Toyota a year ago introduced e-Palette, an electric shuttle designed for self-driving ride and delivery services, and quickly signed up Uber and Didi as development partners. The e-Palette is also the centerpiece of Monet Technologies, which added Honda as a minority partner in March. All are tied back to SoftBank.
That collaboration is expected to enable some SoftBank companies to become “superapps,” or applications where customers go for a range of services, such as transportation, shopping and payments. Such companies can be much more lucrative than those that offer just one core business or service.
But the fact that many of SoftBank’s companies are rivals can complicate the investor’s ambitions. Uber and Ola, the Indian ride-hailing company, remain fierce competitors and are never in the same room when SoftBank discusses ride-hailing strategies, Claure said.
Traditionally in venture capital, funds do not invest in direct competitors.
“There are tremendous synergies, but on the other hand there is significant risk of tremendous conflicts of interest,” said Paul Asel, managing partner at NGP Capital and a longtime mobility investor.
There are limits to the investor’s influence, however. For example, SoftBank encouraged Cruise to acquire or take a stake in self-driving startup Nuro, but talks between the firms never led to a deal, according to sources with knowledge of the matter. So SoftBank made its own, $940 million investment in Nuro.
In his five-year transportation push, Son’s stakes in ride services startups now look like bargains. In late 2014, SoftBank joined Alibaba, China’s internet giant in which SoftBank also has a stake, in a $600 million funding round in Kuaidi Dache, the forerunner of China’s Didi.
That investment has grown to more than $11 billion in Didi, in which SoftBank now holds more than 20 percent.
SoftBank’s partnerships with major automakers are also proving to be a boon to transportation startups. Toyota invested in Uber in 2016, then boosted its stake seven months after SoftBank’s investment. Honda followed SoftBank with an investment into Grab, and last year committed $2.75 billion to Cruise’s self-driving project, aiding SoftBank’s ambitions.

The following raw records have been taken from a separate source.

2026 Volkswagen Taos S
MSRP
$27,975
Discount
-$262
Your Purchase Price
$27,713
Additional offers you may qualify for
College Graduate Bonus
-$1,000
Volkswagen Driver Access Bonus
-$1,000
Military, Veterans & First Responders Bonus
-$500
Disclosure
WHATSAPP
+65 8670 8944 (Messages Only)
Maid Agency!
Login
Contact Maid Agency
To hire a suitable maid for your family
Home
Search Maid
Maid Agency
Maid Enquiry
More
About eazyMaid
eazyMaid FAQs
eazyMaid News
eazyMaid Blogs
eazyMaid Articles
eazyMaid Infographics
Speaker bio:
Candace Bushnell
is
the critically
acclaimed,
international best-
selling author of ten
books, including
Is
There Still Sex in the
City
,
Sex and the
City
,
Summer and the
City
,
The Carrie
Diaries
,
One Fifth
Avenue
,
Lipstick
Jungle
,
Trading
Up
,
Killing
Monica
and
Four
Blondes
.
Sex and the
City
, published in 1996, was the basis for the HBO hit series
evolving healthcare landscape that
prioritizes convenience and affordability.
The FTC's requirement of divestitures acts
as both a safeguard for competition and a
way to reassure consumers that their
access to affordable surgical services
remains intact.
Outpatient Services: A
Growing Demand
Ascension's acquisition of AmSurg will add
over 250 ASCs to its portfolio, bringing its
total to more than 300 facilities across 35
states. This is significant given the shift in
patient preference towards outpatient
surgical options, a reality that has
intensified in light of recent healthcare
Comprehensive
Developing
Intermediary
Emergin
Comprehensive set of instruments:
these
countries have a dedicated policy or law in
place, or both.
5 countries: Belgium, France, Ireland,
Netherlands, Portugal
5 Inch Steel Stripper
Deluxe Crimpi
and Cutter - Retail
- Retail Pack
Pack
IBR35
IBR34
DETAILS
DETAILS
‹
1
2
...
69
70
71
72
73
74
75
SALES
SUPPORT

But the SoftBank portfolio is not without risks, particularly for companies dependent on the Japanese firm to sustain them financially for years to come. SoftBank faces financial pressures, including an obligation to pay an annual 7 percent dividend on a portion of the invested capital and has burnt through the majority of the Vision Fund.
And it is compelled by a new U.S. law cracking down on foreign investment in technology to submit many of its mobility investments to a government regulatory agency for approval. Should that regulatory group block a deal, it could be catastrophic to a startup.
But there is some safety for Son, given the size of his portfolio.
“He’s shooting for big game,” Roger Lanctot, global automotive practice director at Strategy Analytics, said of Son. “He only needs to bag one or two and he will do just fine.”